If not, try your best to accept that the friendship is not what it used to be and drop the “bestie” tag for life. This doesn’t mean that your best friend isn’t treating you better or that you like them any less. It means you feel like yourself more with your new friends and you owe it to yourself to be honest about it.
This is unfortunately by far, a very sad and the most common reason to disregard friendships! Trust is indeed the core foundation of any healthy relationship. Without it, things can never be better or even escalate between two people. Maybe you’ve had a fight with your best friend or said some mean things to each other which can’t be taken back.

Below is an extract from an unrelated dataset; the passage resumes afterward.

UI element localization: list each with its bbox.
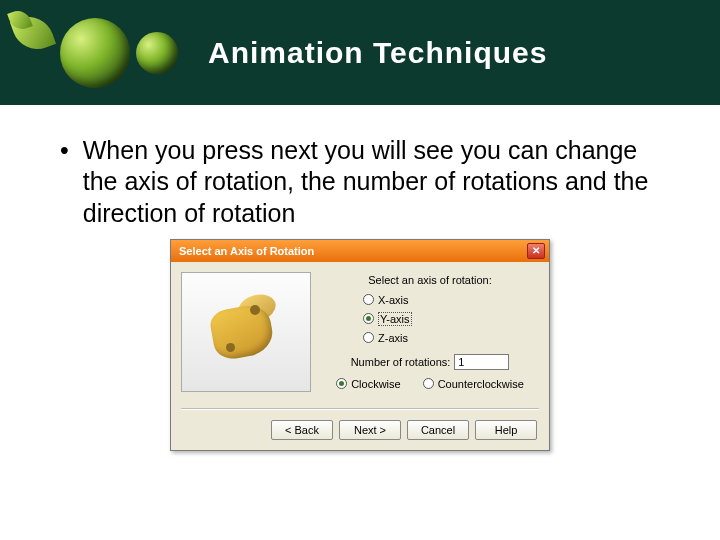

Nevertheless, there’s been too much hurt to save the friendship. Although forgiveness is an option and broken things can be fixed, it’s not good for your mental health, especially in the long run. Instead, move on with someone else and sooner or later you tend you feel good about yourself.
If you feel like you’re the only one making efforts or holding on to and carrying all the weight, it’s high time you end things with your best friend. As much as it hurts to be neglected, especially by someone you considered the world of, trying to change their mind and prove your worth is considerably wrong. If they don’t want you in their life, cut some slack, find the exit door and walk away! You may be someone who requires closure as to why things didn’t work out but in such cases it’s highly not advisable. It’s not good for your self esteem to be with someone who doesn’t want you.